─── DATA TO PROCESS

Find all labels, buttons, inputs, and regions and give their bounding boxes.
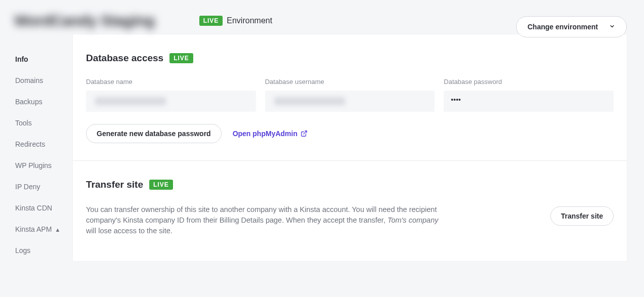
db-password-field[interactable]: ••••	[444, 91, 614, 112]
sidebar-item-label: Tools	[15, 119, 32, 127]
sidebar-item-backups[interactable]: Backups	[15, 91, 73, 112]
desc-text: will lose access to the site.	[86, 227, 173, 235]
sidebar-item-domains[interactable]: Domains	[15, 70, 73, 91]
transfer-site-button[interactable]: Transfer site	[550, 206, 614, 226]
site-title: WordCandy Staging	[14, 12, 155, 29]
external-link-icon	[300, 130, 308, 137]
sidebar-item-tools[interactable]: Tools	[15, 112, 73, 134]
link-label: Open phpMyAdmin	[233, 130, 297, 138]
sidebar-item-label: IP Deny	[15, 183, 40, 191]
sidebar-item-label: Domains	[15, 76, 43, 84]
live-badge: LIVE	[169, 53, 193, 63]
transfer-site-panel: Transfer site LIVE You can transfer owne…	[73, 161, 627, 253]
desc-company-name: Tom's company	[388, 216, 439, 224]
panel-title: Transfer site	[86, 179, 143, 190]
sidebar-item-info[interactable]: Info	[15, 49, 73, 70]
db-username-field[interactable]	[265, 91, 435, 112]
change-environment-button[interactable]: Change environment	[516, 16, 627, 37]
sidebar-item-redirects[interactable]: Redirects	[15, 134, 73, 155]
sidebar-item-label: Logs	[15, 246, 30, 254]
sidebar-item-wp-plugins[interactable]: WP Plugins	[15, 155, 73, 176]
environment-label: Environment	[227, 16, 272, 25]
db-name-field[interactable]	[86, 91, 256, 112]
main-content: Database access LIVE Database name Datab…	[73, 34, 627, 261]
sidebar-item-label: Kinsta CDN	[15, 204, 52, 212]
sidebar-item-label: WP Plugins	[15, 161, 52, 169]
sidebar-item-kinsta-cdn[interactable]: Kinsta CDN	[15, 197, 73, 219]
sidebar-item-label: Kinsta APM	[15, 225, 52, 233]
sidebar: Info Domains Backups Tools Redirects WP …	[0, 34, 73, 261]
svg-line-0	[304, 131, 307, 134]
generate-password-button[interactable]: Generate new database password	[86, 124, 222, 143]
sidebar-item-kinsta-apm[interactable]: Kinsta APM▲	[15, 219, 73, 240]
db-password-label: Database password	[444, 78, 614, 86]
live-badge: LIVE	[149, 180, 173, 190]
change-environment-label: Change environment	[528, 23, 598, 31]
db-username-label: Database username	[265, 78, 435, 86]
sidebar-item-logs[interactable]: Logs	[15, 240, 73, 261]
sidebar-item-label: Redirects	[15, 140, 45, 148]
transfer-description: You can transfer ownership of this site …	[86, 204, 440, 236]
sidebar-item-ip-deny[interactable]: IP Deny	[15, 176, 73, 197]
desc-text: You can transfer ownership of this site …	[86, 205, 437, 224]
sidebar-item-label: Backups	[15, 98, 42, 106]
triangle-up-icon: ▲	[55, 227, 60, 233]
chevron-down-icon	[609, 23, 615, 31]
live-badge: LIVE	[199, 16, 223, 26]
panel-title: Database access	[86, 53, 163, 64]
open-phpmyadmin-link[interactable]: Open phpMyAdmin	[233, 130, 308, 138]
environment-indicator: LIVE Environment	[199, 16, 273, 26]
database-access-panel: Database access LIVE Database name Datab…	[73, 34, 627, 161]
sidebar-item-label: Info	[15, 55, 28, 63]
db-name-label: Database name	[86, 78, 256, 86]
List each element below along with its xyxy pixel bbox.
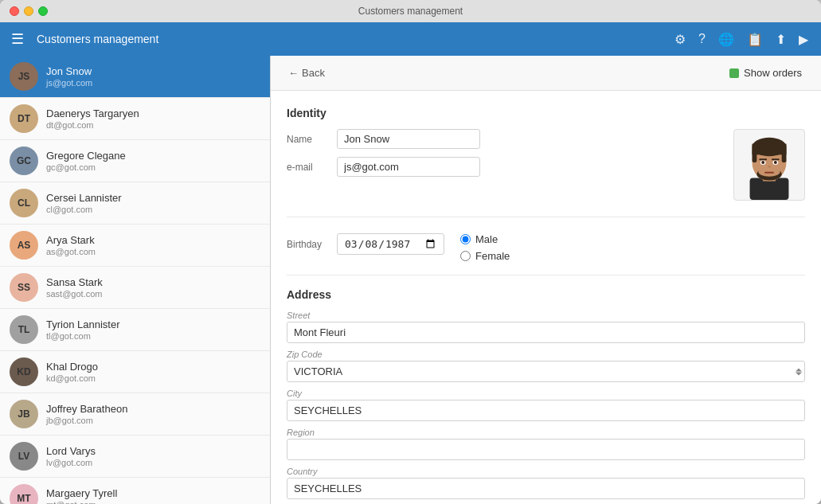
document-icon[interactable]: 📋 (742, 29, 768, 50)
customer-email: kd@got.com (46, 373, 260, 383)
minimize-button[interactable] (24, 6, 33, 16)
customer-name: Margaery Tyrell (46, 487, 260, 499)
zip-input-wrap: VICTORIA (287, 361, 805, 382)
maximize-button[interactable] (38, 6, 48, 16)
customer-info: Sansa Stark sast@got.com (46, 276, 260, 299)
spinner-up-icon[interactable] (796, 368, 802, 371)
svg-rect-0 (750, 178, 789, 200)
avatar: LV (10, 442, 38, 471)
avatar: AS (10, 231, 38, 260)
sidebar-item-arya[interactable]: AS Arya Stark as@got.com (0, 225, 270, 267)
svg-point-9 (761, 161, 764, 164)
detail-panel: ← Back Show orders Identity Name (271, 56, 821, 504)
back-arrow-icon: ← (288, 67, 299, 79)
customer-name: Lord Varys (46, 445, 260, 457)
customer-email: jb@got.com (46, 416, 260, 425)
window-title: Customers management (358, 6, 463, 17)
customer-name: Daenerys Targaryen (46, 107, 260, 119)
avatar: CL (10, 189, 38, 217)
country-input[interactable] (287, 478, 805, 499)
title-bar: Customers management (0, 0, 821, 22)
birthday-input[interactable] (337, 233, 444, 255)
customer-info: Daenerys Targaryen dt@got.com (46, 107, 260, 130)
sidebar-item-lord[interactable]: LV Lord Varys lv@got.com (0, 436, 270, 478)
customer-info: Khal Drogo kd@got.com (46, 361, 260, 383)
zip-spinner (796, 368, 802, 375)
customer-email: mt@got.com (46, 500, 260, 504)
street-input[interactable] (287, 322, 805, 343)
customer-email: as@got.com (46, 247, 260, 256)
region-input[interactable] (287, 439, 805, 460)
status-dot-icon (729, 68, 739, 78)
sidebar-item-tyrion[interactable]: TL Tyrion Lannister tl@got.com (0, 309, 270, 351)
zip-label: Zip Code (287, 350, 805, 359)
identity-fields: Name e-mail (287, 129, 717, 201)
gender-male-label: Male (475, 233, 498, 245)
play-icon[interactable]: ▶ (794, 29, 813, 50)
email-label: e-mail (287, 162, 330, 173)
customer-name: Gregore Clegane (46, 150, 260, 162)
sidebar-item-sansa[interactable]: SS Sansa Stark sast@got.com (0, 267, 270, 309)
close-button[interactable] (10, 6, 19, 16)
upload-icon[interactable]: ⬆ (771, 29, 791, 50)
name-field-row: Name (287, 129, 717, 149)
settings-icon[interactable]: ⚙ (670, 29, 690, 50)
sidebar-item-jon[interactable]: JS Jon Snow js@got.com (0, 56, 270, 98)
customer-info: Cersei Lannister cl@got.com (46, 192, 260, 214)
show-orders-button[interactable]: Show orders (723, 64, 808, 82)
help-icon[interactable]: ? (694, 29, 710, 50)
customer-email: js@got.com (46, 78, 260, 88)
customer-name: Tyrion Lannister (46, 318, 260, 330)
svg-rect-4 (752, 144, 786, 155)
gender-male-radio[interactable] (460, 234, 471, 244)
globe-icon[interactable]: 🌐 (713, 29, 739, 50)
customer-info: Arya Stark as@got.com (46, 234, 260, 256)
customer-email: lv@got.com (46, 458, 260, 467)
spinner-down-icon[interactable] (796, 372, 802, 375)
customer-email: gc@got.com (46, 162, 260, 172)
customer-info: Joffrey Baratheon jb@got.com (46, 403, 260, 425)
toolbar: ☰ Customers management ⚙ ? 🌐 📋 ⬆ ▶ (0, 22, 821, 56)
sidebar-item-gregore[interactable]: GC Gregore Clegane gc@got.com (0, 140, 270, 182)
customer-info: Jon Snow js@got.com (46, 65, 260, 88)
sidebar-item-daenerys[interactable]: DT Daenerys Targaryen dt@got.com (0, 98, 270, 140)
svg-rect-5 (752, 147, 756, 163)
detail-header: ← Back Show orders (271, 56, 821, 91)
birthday-gender-section: Birthday Male Female (287, 233, 805, 275)
customer-name: Khal Drogo (46, 361, 260, 373)
gender-options: Male Female (460, 233, 510, 262)
customer-email: tl@got.com (46, 331, 260, 341)
svg-rect-16 (764, 172, 774, 174)
customer-avatar-large (733, 129, 805, 201)
zip-select[interactable]: VICTORIA (287, 361, 805, 382)
customer-info: Lord Varys lv@got.com (46, 445, 260, 467)
sidebar-item-khal[interactable]: KD Khal Drogo kd@got.com (0, 351, 270, 393)
email-input[interactable] (337, 157, 480, 177)
gender-female-option[interactable]: Female (460, 250, 510, 262)
gender-male-option[interactable]: Male (460, 233, 510, 245)
avatar: KD (10, 357, 38, 386)
sidebar-item-joffrey[interactable]: JB Joffrey Baratheon jb@got.com (0, 393, 270, 436)
avatar: JS (10, 62, 38, 91)
avatar: SS (10, 273, 38, 302)
birthday-label: Birthday (287, 239, 330, 250)
detail-body: Identity Name e-mail (271, 91, 821, 504)
city-label: City (287, 389, 805, 398)
svg-point-10 (774, 161, 777, 164)
birthday-field: Birthday (287, 233, 444, 255)
name-input[interactable] (337, 129, 480, 149)
gender-female-radio[interactable] (460, 251, 471, 261)
customer-email: cl@got.com (46, 205, 260, 214)
back-button[interactable]: ← Back (283, 64, 330, 81)
svg-rect-11 (759, 158, 767, 160)
toolbar-title: Customers management (37, 33, 663, 45)
city-input[interactable] (287, 400, 805, 421)
sidebar: JS Jon Snow js@got.com DT Daenerys Targa… (0, 56, 271, 504)
menu-icon[interactable]: ☰ (8, 27, 27, 51)
sidebar-item-margaery[interactable]: MT Margaery Tyrell mt@got.com (0, 478, 270, 504)
identity-section: Name e-mail (287, 129, 805, 217)
main-content: JS Jon Snow js@got.com DT Daenerys Targa… (0, 56, 821, 504)
customer-info: Margaery Tyrell mt@got.com (46, 487, 260, 504)
sidebar-item-cersei[interactable]: CL Cersei Lannister cl@got.com (0, 182, 270, 225)
identity-section-title: Identity (287, 107, 805, 119)
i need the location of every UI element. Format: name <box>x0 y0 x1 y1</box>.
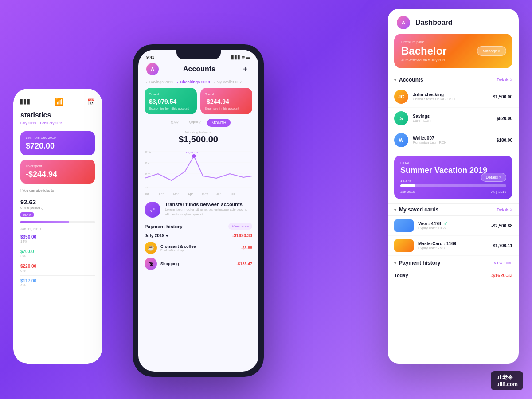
left-card: Left from Dec 2019 $720.00 <box>20 131 95 155</box>
account-sub-1: United States Dollar - USD <box>413 97 455 101</box>
overspent-card: Overspent -$244.94 <box>20 160 95 184</box>
transaction-item-2: 🛍 Shopping -$185.47 <box>145 258 252 270</box>
svg-point-4 <box>192 154 196 158</box>
accounts-section-title: Accounts <box>399 77 423 83</box>
account-sub-2: Euro - EUR <box>413 119 431 123</box>
overspent-label: Overspent <box>26 164 90 168</box>
goal-details-button[interactable]: Details > <box>481 173 506 182</box>
goal-end: Aug 2019 <box>491 190 506 194</box>
left-phone: ▋▋▋ 📶 📅 statistics uary 2019 February 20… <box>13 89 102 364</box>
saved-card-item-1: Visa - 4478 ✓ Expiry date: 10/22 -$2,500… <box>388 216 519 236</box>
svg-text:$2.5k: $2.5k <box>145 151 152 153</box>
svg-text:Jun: Jun <box>216 192 221 196</box>
dashboard-header: A Dashboard <box>388 9 519 34</box>
spent-label: Spent <box>205 92 248 96</box>
account-amount-3: $180.00 <box>497 138 512 143</box>
goal-progress-fill <box>400 184 415 187</box>
tab-wallet[interactable]: • My Wallet 007 <box>214 80 242 84</box>
goal-progress-bar <box>400 184 506 187</box>
prev-month: uary 2019 <box>20 121 36 125</box>
mastercard-visual <box>394 239 414 252</box>
page-title: Accounts <box>183 65 215 73</box>
right-phone: A Dashboard Premium plan: Bachelor Auto-… <box>388 9 519 364</box>
tab-week[interactable]: WEEK <box>185 119 206 127</box>
today-label: Today <box>394 273 408 278</box>
month-row: July 2019 ▾ -$1620.33 <box>145 233 252 238</box>
svg-text:May: May <box>202 192 208 196</box>
premium-label: Premium plan: <box>401 40 505 44</box>
network-icons: ▋▋▋ ≋ ▬ <box>231 55 250 59</box>
txn-amount-2: -$185.47 <box>236 262 252 266</box>
promo-text: ! You can give jobs to <box>20 188 95 193</box>
payment-history-title: Payment history <box>145 224 183 229</box>
accounts-chevron: ▾ <box>394 78 396 82</box>
tab-day[interactable]: DAY <box>166 119 183 127</box>
transaction-item-1: ☕ Croissant & coffee Paul coffee shop -$… <box>145 242 252 254</box>
stats-title: statistics <box>20 111 95 119</box>
stat-row-3: $220.00 6% <box>20 264 95 273</box>
tab-month[interactable]: MONTH <box>207 119 231 127</box>
balance-value: $1,500.00 <box>145 134 252 145</box>
account-item-3: W Wallet 007 Romanian Leu - RCN $180.00 <box>388 129 519 151</box>
spent-value: -$244.94 <box>205 98 248 105</box>
stat-row-2: $70.00 3% <box>20 249 95 258</box>
signal-icon: ▋▋▋ <box>20 99 31 104</box>
view-more-button[interactable]: View more <box>228 223 252 230</box>
accounts-details-button[interactable]: Details > <box>497 78 512 82</box>
txn-icon-food: ☕ <box>145 242 157 254</box>
account-name-1: John checking <box>413 92 455 97</box>
saved-cards-section-header: ▾ My saved cards Details > <box>388 203 519 216</box>
svg-text:Jul: Jul <box>231 192 235 196</box>
payment-hist-header: ▾ Payment history View more <box>388 256 519 270</box>
payment-history-section: Payment history View more July 2019 ▾ -$… <box>138 223 258 270</box>
svg-text:Feb: Feb <box>159 192 164 196</box>
balance-label: Working balance <box>145 130 252 134</box>
add-account-button[interactable]: + <box>240 64 250 74</box>
progress-bar <box>20 221 95 223</box>
visa-card-amount: -$2,500.88 <box>491 223 512 228</box>
account-item-2: S Savings Euro - EUR $820.00 <box>388 108 519 129</box>
dashboard-title: Dashboard <box>415 19 453 27</box>
payment-hist-viewmore-button[interactable]: View more <box>494 261 512 265</box>
stats-months: uary 2019 February 2019 <box>20 121 95 125</box>
user-avatar: A <box>146 63 159 75</box>
left-card-label: Left from Dec 2019 <box>26 136 90 140</box>
calendar-icon: 📅 <box>87 98 95 106</box>
payment-history-header: Payment history View more <box>145 223 252 230</box>
txn-name-2: Shopping <box>160 262 179 266</box>
manage-button[interactable]: Manage > <box>477 46 506 56</box>
center-phone: 9:41 ▋▋▋ ≋ ▬ A Accounts + • Savings 2019… <box>133 44 264 377</box>
premium-renewal: Auto-renewal on 5 July 2020 <box>401 58 505 62</box>
line-chart: -$1,900.35 Jan Feb Mar Apr May Jun Jul $… <box>145 147 252 196</box>
spent-card: Spent -$244.94 Expenses in this account <box>200 88 253 114</box>
chart-section: DAY WEEK MONTH Working balance $1,500.00 <box>138 119 258 196</box>
saved-card-item-2: MasterCard - 1169 Expiry date: 7/23 $1,7… <box>388 236 519 256</box>
phone-notch <box>176 50 221 59</box>
visa-card-visual <box>394 219 414 232</box>
mastercard-amount: $1,700.11 <box>493 243 513 248</box>
wifi-icon: 📶 <box>55 98 64 106</box>
account-sub-3: Romanian Leu - RCN <box>413 141 446 145</box>
account-item-1: JC John checking United States Dollar - … <box>388 86 519 108</box>
svg-text:-$1,900.35: -$1,900.35 <box>185 151 199 154</box>
account-avatar-w: W <box>394 133 408 147</box>
visa-card-sub: Expiry date: 10/22 <box>418 226 447 230</box>
txn-name-1: Croissant & coffee <box>160 244 196 249</box>
saved-cards-details-button[interactable]: Details > <box>497 207 512 212</box>
time-tabs: DAY WEEK MONTH <box>145 119 252 127</box>
tab-savings[interactable]: • Savings 2019 <box>146 80 173 84</box>
goal-card: GOAL Summer Vacation 2019 14.3 % Jan 201… <box>394 156 512 199</box>
watermark: ui 老令 uil8.com <box>491 371 523 390</box>
tab-checkings[interactable]: • Checkings 2019 <box>177 80 210 84</box>
accounts-section-header: ▾ Accounts Details > <box>388 74 519 86</box>
txn-icon-shopping: 🛍 <box>145 258 157 270</box>
month-amount: -$1620.33 <box>232 233 252 238</box>
account-name-3: Wallet 007 <box>413 136 446 141</box>
transfer-title: Transfer funds between accounts <box>165 202 252 207</box>
account-avatar-jc: JC <box>394 90 408 104</box>
time-display: 9:41 <box>146 55 154 59</box>
saved-label: Saved <box>149 92 192 96</box>
stat-row-4: $117.00 4% <box>20 278 95 287</box>
svg-text:Jan: Jan <box>145 192 149 196</box>
spent-sub: Expenses in this account <box>205 107 248 110</box>
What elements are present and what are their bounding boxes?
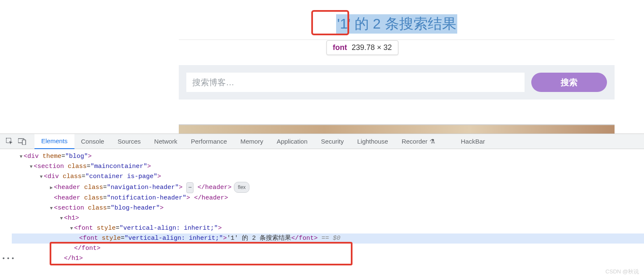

──────

*ASSIGNED TASK*
Each line of the data that holds "Auto" should be reported.

*RESPONSE TO THIS EXERCISE*
right-phone: A Dashboard Premium plan: Bachelor Auto-… <box>388 9 519 364</box>
premium-renewal: Auto-renewal on 5 July 2020 <box>401 58 505 62</box>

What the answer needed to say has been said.